East Africa, Southern Africa to Discuss EU Agricultural Trade Rules

KAMPALA, Uganda — The East African Community and Southern African Development Community will convene a high-level policy dialogue Dec. 11-12 in Uganda to address European Union agricultural trade regulations affecting African exports.
The dialogue at Speke Resort Hotel in Munyonyo aims to examine implications of EU regulatory frameworks including the EU Green Deal, EU Deforestation Regulation, Corporate Sustainability Due Diligence Directive and sanitary and phytosanitary standards on Africa’s coffee and broader agricultural value chains.
The EU accounts for approximately one-third of Africa’s total trade, absorbing 33% of African exports and supplying 31% of imports.
However, 68% of EU exports to Africa consist of manufactured goods while manufactured products represent only 34% of Africa’s exports to the EU.
African agricultural exports to the EU remain dominated by raw and semi-processed commodities, particularly coffee, tea, cocoa, fruit and horticultural products.
The EUDR, binding from December 2025 for most operators, will directly affect key African commodities including coffee, cocoa, timber, rubber and palm oil.
Jane Nalunga, executive director of Southern and Eastern Africa Trade Information and Negotiations Institute, said compliance offers opportunities for digital traceability systems and climate-smart certification but poses risks for smallholder farmers lacking necessary digital infrastructure and financing.
“Without coordinated national and regional responses, value chains that demonstrate strong economic potential such as coffee face risks of market exclusion, price penalties, or diminished competitiveness in the EU market,” organizers said.

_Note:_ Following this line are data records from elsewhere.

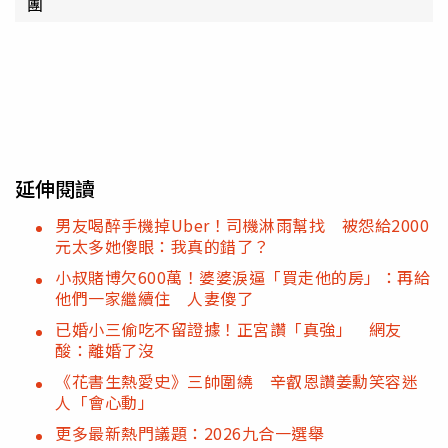
團
延伸閱讀
男友喝醉手機掉Uber！司機淋雨幫找 被怨給2000
元太多她傻眼：我真的錯了？
小叔賭博欠600萬！婆婆淚逼「買走他的房」：再給
他們一家繼續住 人妻傻了
已婚小三偷吃不留證據！正宮讚「真強」 網友
酸：離婚了沒
《花書生熱愛史》三帥圍繞 辛叡恩讚姜勳笑容迷
人「會心動」
更多最新熱門議題：2026九合一選舉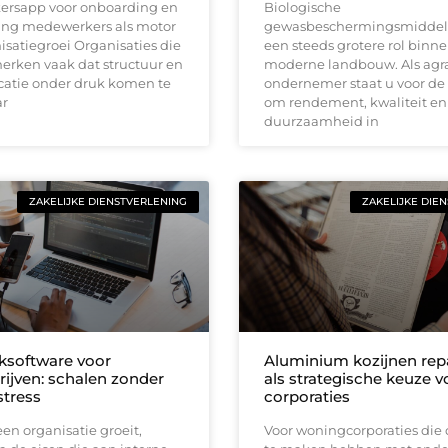
rsapp voor onboarding en
Biologische
ing medewerkers als motor
gewasbeschermingsmiddel
isatiegroei Organisaties die
een steeds grotere rol binn
erken vaak dat structuur en
moderne landbouw. Als agra
tie onder druk komen te
ondernemer staat u voor de
ar
om rendement, kwaliteit en
duurzaamheid in
ZAKELIJKE DIENSTVERLENING
ZAKELIJKE DIE
software voor
Aluminium kozijnen rep
rijven: schalen zonder
als strategische keuze v
tress
corporaties
n organisatie groeit,
Voor woningcorporaties die 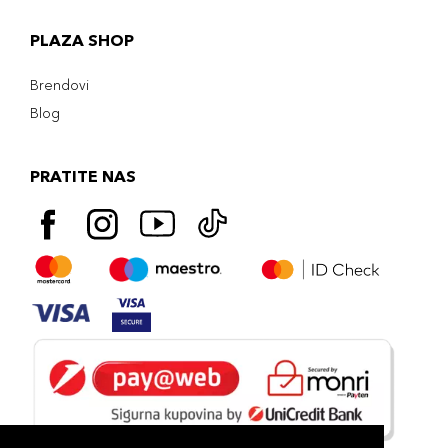
PLAZA SHOP
Brendovi
Blog
PRATITE NAS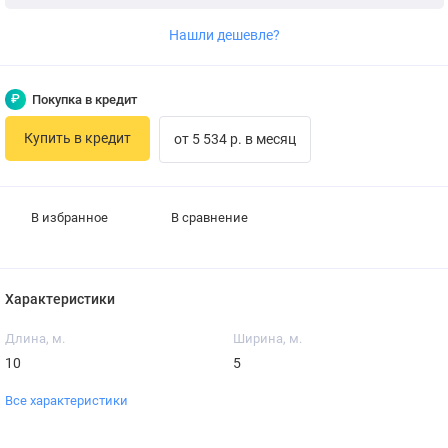
Нашли дешевле?
₽
Покупка в кредит
Купить в кредит
от 5 534 р. в месяц
В избранное
В сравнение
Характеристики
Длина, м.
Ширина, м.
10
5
Все характеристики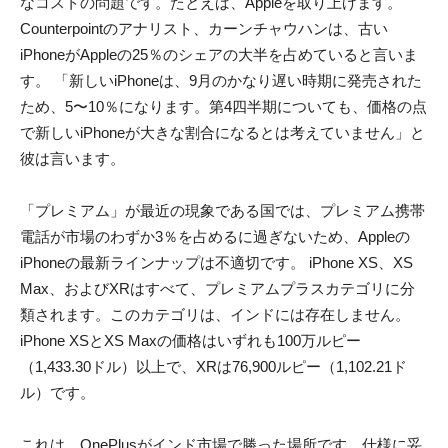
なコストの問題です。たとえば、Appleを取り上げます。
Counterpointのアナリスト、カーンチャウハンは、古い
iPhoneがAppleの25％のシェアの大半を占めていると言いま
す。 「新しいiPhoneは、9月のかなり遅い時期に発売された
ため、5〜10％になります。第4四半期についても、価格の点
で新しいiPhoneが大きな割合になるとは考えていません」と
彼は言います。
「プレミアム」が最近の現象である国では、プレミアム携帯
電話が市場のわずか3％を占めるに過ぎないため、Appleの
iPhoneの最新ラインナップは不適切です。 iPhone XS、XS
Max、およびXRはすべて、プレミアムプラスカテゴリに分
類されます。このカテゴリは、インドには存在しません。
iPhone XSとXS Maxの価格はいずれも100万ルピー
（1,433.30ドル）以上で、XRは76,900ルピー（1,102.21ド
ル）です。
これは、OnePlusがインド市場で勝った場所です。仕様に妥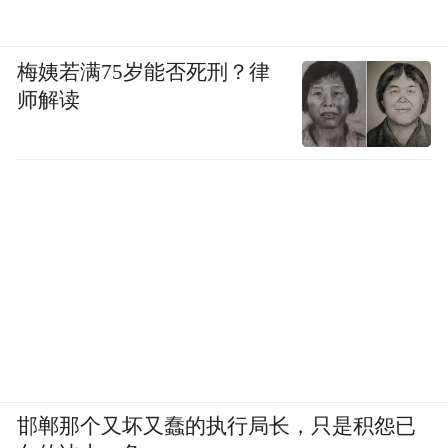
梅姨若满75岁能否死刑？律
师解读
邯郸那个又坏又蠢的执行局长，只是积怨已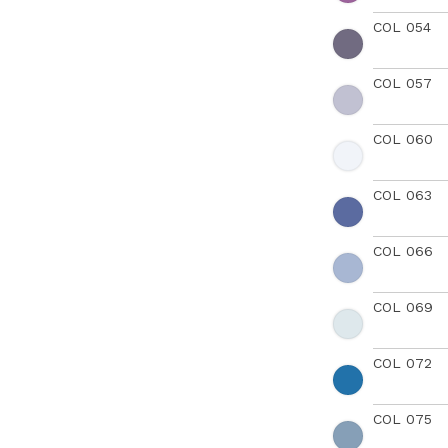
COL 054
COL 057
COL 060
COL 063
COL 066
COL 069
COL 072
COL 075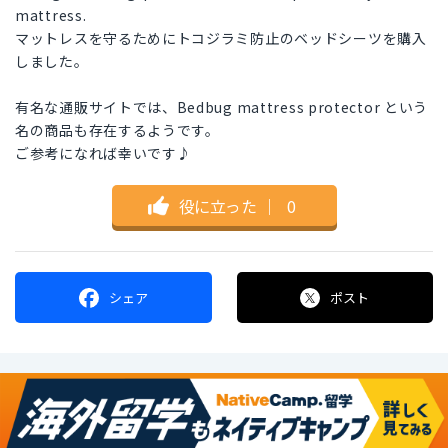
mattress.
マットレスを守るためにトコジラミ防止のベッドシーツを購入
しました。
有名な通販サイトでは、Bedbug mattress protector という
名の商品も存在するようです。
ご参考になれば幸いです♪
役に立った
｜
0
シェア
ポスト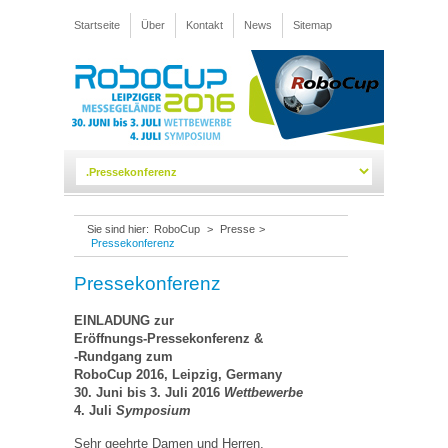
Startseite
Über
Kontakt
News
Sitemap
Sie sind hier:
RoboCup
>
Presse
>
Pressekonferenz
Pressekonferenz
EINLADUNG zur
Eröffnungs-Pressekonferenz &
-Rundgang zum
RoboCup 2016, Leipzig, Germany
30. Juni bis 3. Juli 2016
Wettbewerbe
4. Juli
Symposium
Sehr geehrte Damen und Herren,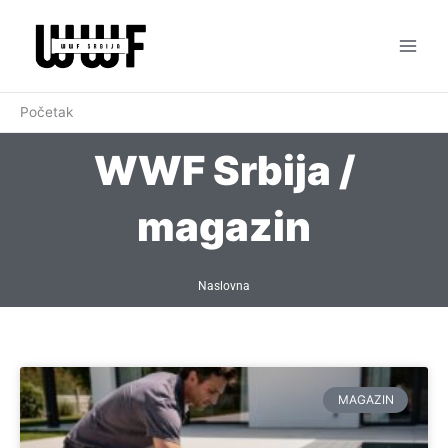
Pređi
na
sadržaj
Početak
WWF Srbija /
magazin
Naslovna
MAGAZIN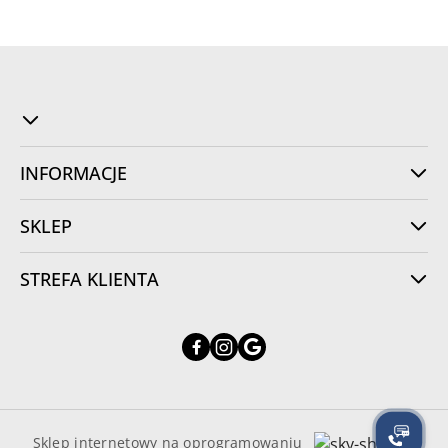
INFORMACJE
SKLEP
STREFA KLIENTA
Sklep internetowy na oprogramowaniu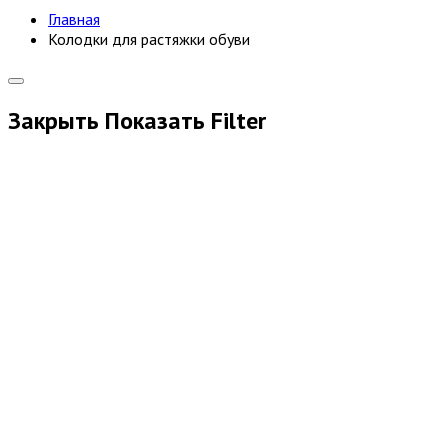
Главная
Колодки для растяжки обуви
Закрыть
Показать
Filter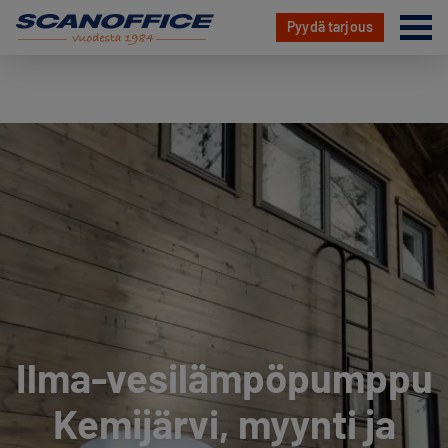
Va
Pyydä tarjous
Hyppää
sisältöön
Ilma-vesilämpöpumppu
Kemijärvi, myynti ja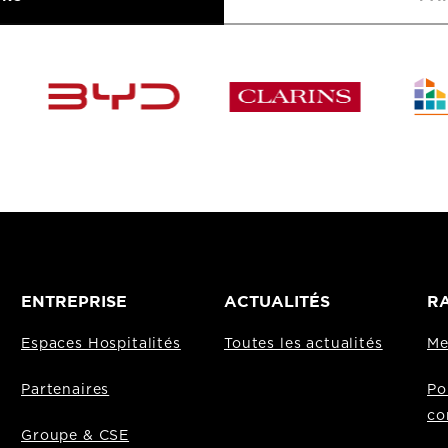
ENTREPRISE
ACTUALITÉS
RA
Espaces Hospitalités
Toutes les actualités
Me
Partenaires
Po
co
Groupe & CSE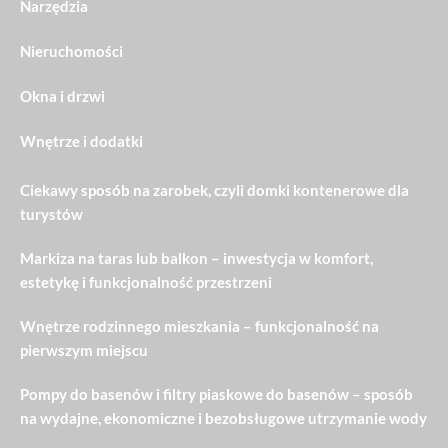
Narzędzia
Nieruchomości
Okna i drzwi
Wnętrze i dodatki
Ciekawy sposób na zarobek, czyli domki kontenerowe dla
turystów
Markiza na taras lub balkon – inwestycja w komfort,
estetykę i funkcjonalność przestrzeni
Wnętrze rodzinnego mieszkania – funkcjonalność na
pierwszym miejscu
Pompy do basenów i filtry piaskowe do basenów – sposób
na wydajne, ekonomiczne i bezobsługowe utrzymanie wody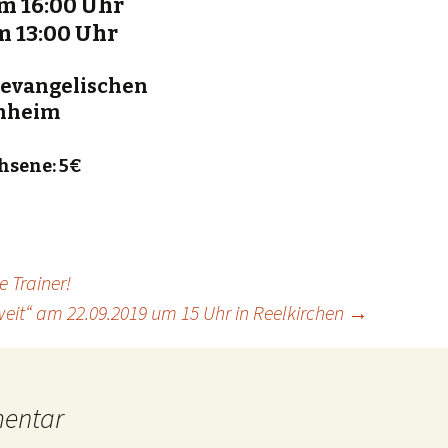
um 16:00 Uhr
m 13:00 Uhr
evangelischen
inheim
chsene: 5€
 Trainer!
eit“ am 22.09.2019 um 15 Uhr in Reelkirchen
→
mentar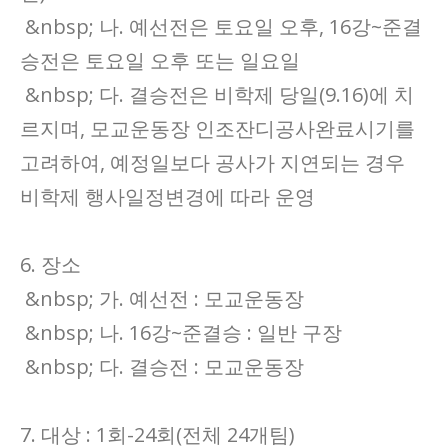
&nbsp; 나. 예선전은 토요일 오후, 16강~준결
승전은 토요일 오후 또는 일요일
&nbsp; 다. 결승전은 비학제 당일(9.16)에 치
르지며, 모교운동장 인조잔디공사완료시기를
고려하여, 예정일보다 공사가 지연되는 경우
비학제 행사일정변경에 따라 운영
6. 장소
&nbsp; 가. 예선전 : 모교운동장
&nbsp; 나. 16강~준결승 : 일반 구장
&nbsp; 다. 결승전 : 모교운동장
7. 대상 : 1회-24회(전체 24개팀)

The dialogue will bring together EU Members of Parliament, ACP-EU Joint Parliamentary Assembly members, EAC and SADC representatives, private sector actors and producers.
Ambassador Jan Sadek, head of the European Union Delegation to Uganda, and Rt. Hon. Thomas Tayebwa, deputy speaker of Uganda’s Parliament and president of the Organisation of Africa, Caribbean and Pacific States Parliamentary Assembly, will deliver opening remarks.
Sessions will cover the role of the ACP-EU Joint Parliamentary Assembly, EU regulatory shifts, Africa’s trade structure, value addition strategies and sustainable supply chains.
Participants will develop actionable policy recommendations for harmonizing EAC and SADC compliance systems and mobilizing technical and financial support for smallholders.